For data processed with the abcd-hcp-pipeline, the final outputs will always be in the MNINonLinear/fsaverage_LR32k folder, i.e. atlas transformed outputs.
Below is an example of what wb_view should look like. The order of the networks seen below are Default Mode, Motor and Visual. The overlays for each all look fairly accurate, as the yellow activation areas correspond to the network region where the voxel was selected.
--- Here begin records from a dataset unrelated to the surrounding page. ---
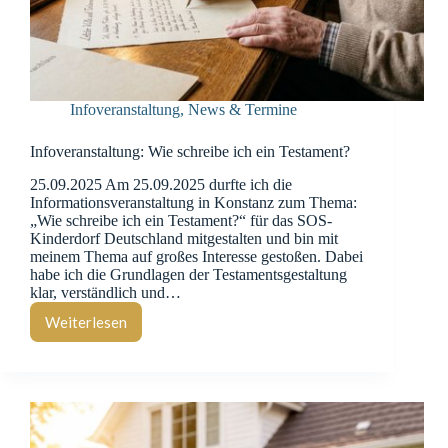
Infoveranstaltung
,
News & Termine
Infoveranstaltung: Wie schreibe ich ein Testament?
25.09.2025 Am 25.09.2025 durfte ich die
Informationsveranstaltung in Konstanz zum Thema:
„Wie schreibe ich ein Testament?“ für das SOS-
Kinderdorf Deutschland mitgestalten und bin mit
meinem Thema auf großes Interesse gestoßen. Dabei
habe ich die Grundlagen der Testamentsgestaltung
klar, verständlich und…
Weiterlesen
Infoveranstaltung:
Wie
schreibe
ich
ein
Testament?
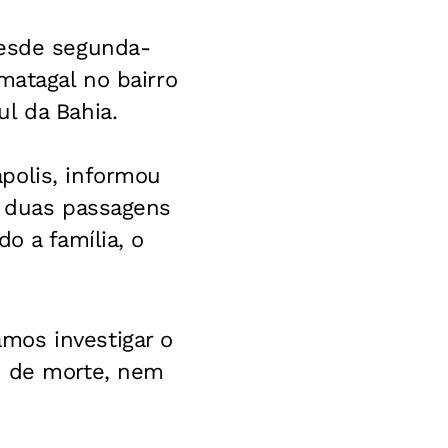
desde segunda-
matagal no bairro
l da Bahia.
polis, informou
a duas passagens
o a família, o
mos investigar o
o de morte, nem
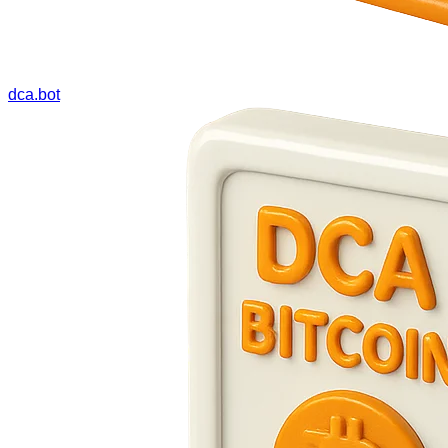
dca.bot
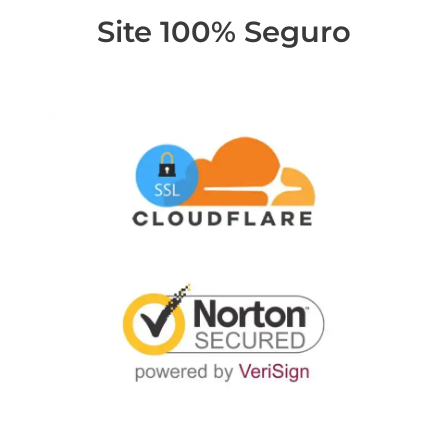
Site 100% Seguro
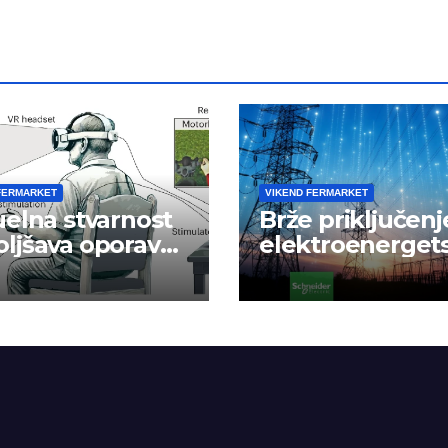
FERMARKET
VIKEND FERMARKET
uelna stvarnost
Brže priključenj
ljšava oporavak
elektroenerget
e nakon
mrežu
danog udara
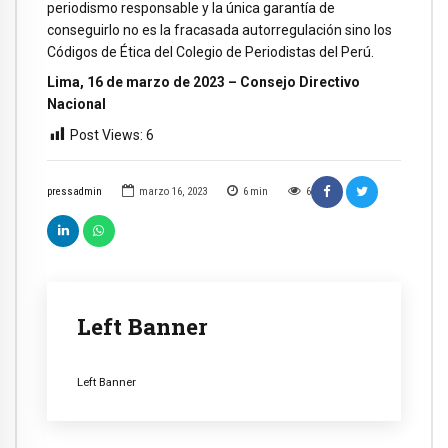
periodismo responsable y la única garantía de
conseguirlo no es la fracasada autorregulación sino los
Códigos de Ética del Colegio de Periodistas del Perú.
Lima, 16 de marzo de 2023 – Consejo Directivo
Nacional
Post Views:
6
pressadmin
marzo 16, 2023
6
min
6
Left Banner
Left Banner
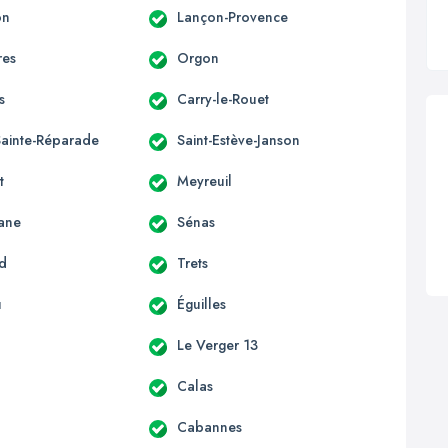
on
Lançon-Provence
res
Orgon
s
Carry-le-Rouet
Sainte-Réparade
Saint-Estève-Janson
t
Meyreuil
ane
Sénas
rd
Trets
u
Éguilles
Le Verger 13
Calas
Cabannes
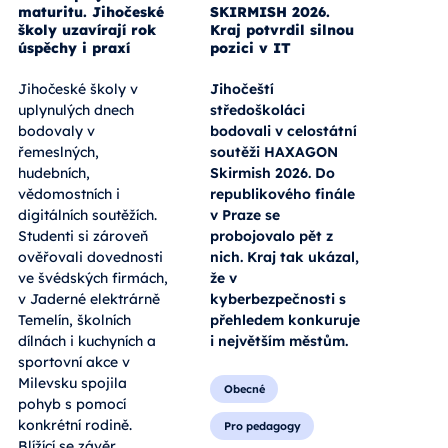
maturitu. Jihočeské
SKIRMISH 2026.
školy uzavírají rok
Kraj potvrdil silnou
úspěchy i praxí
pozici v IT
Jihočeské školy v
Jihočeští
uplynulých dnech
středoškoláci
bodovaly v
bodovali v celostátní
řemeslných,
soutěži HAXAGON
hudebních,
Skirmish 2026. Do
vědomostních i
republikového finále
digitálních soutěžích.
v Praze se
Studenti si zároveň
probojovalo pět z
ověřovali dovednosti
nich. Kraj tak ukázal,
ve švédských firmách,
že v
v Jaderné elektrárně
kyberbezpečnosti s
Temelín, školních
přehledem konkuruje
dílnách i kuchyních a
i největším městům.
sportovní akce v
Milevsku spojila
Obecné
pohyb s pomocí
konkrétní rodině.
Pro pedagogy
Blížící se závěr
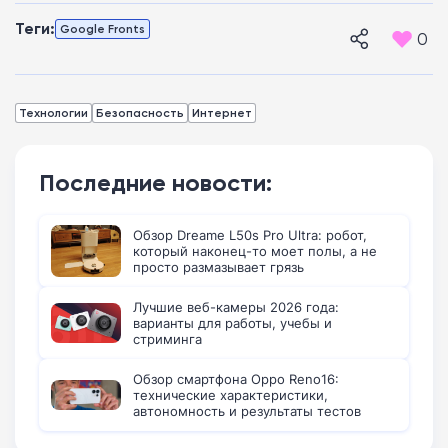
Теги:
Google Fronts
0
Технологии
Безопасность
Интернет
Последние новости:
Обзор Dreame L50s Pro Ultra: робот,
который наконец-то моет полы, а не
просто размазывает грязь
Лучшие веб-камеры 2026 года:
варианты для работы, учебы и
стриминга
Обзор смартфона Oppo Reno16:
технические характеристики,
автономность и результаты тестов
Important to note that one will need to select multiple voxels within a network region in order to identify whether the BOLD activation truly overlays properly with the networks.

Example of wb_view

NiBabies and fMRIPrep

For a comprehensive document on troubleshooting nibabies and fmriprep errors, see here.

XCP-D

For common troubleshooting processes and a deeper dive into the utilization of XCP-D, see here.

S3 Wrappers

If there are run files:

Errors are common when running preliminary tests on s3 wrappers. In order to troubleshoot these errors, the first step is to grab an interactive session. Next, run the content of one run file by copying and pasting the contents into the terminal step-by-step in order to see the outputs of each command in real time, which will uncover the step in which the error is occurring. Once the error is reproduced, incorporate the fix, then rerun make_run_files.sh and a test subject for the submitter script. Note: it is helpful to check the tmp/ directory and the s3 bucket to validate file and directory paths in the template/run files themselves.

If there are not run files:

The issue should be regarding the paths to the files in make_run_files.sh. With make_run_files.sh opened, copy and paste the contents of the file into the terminal in order to see if the conditional statements match the necessary paths of the files that need to be included.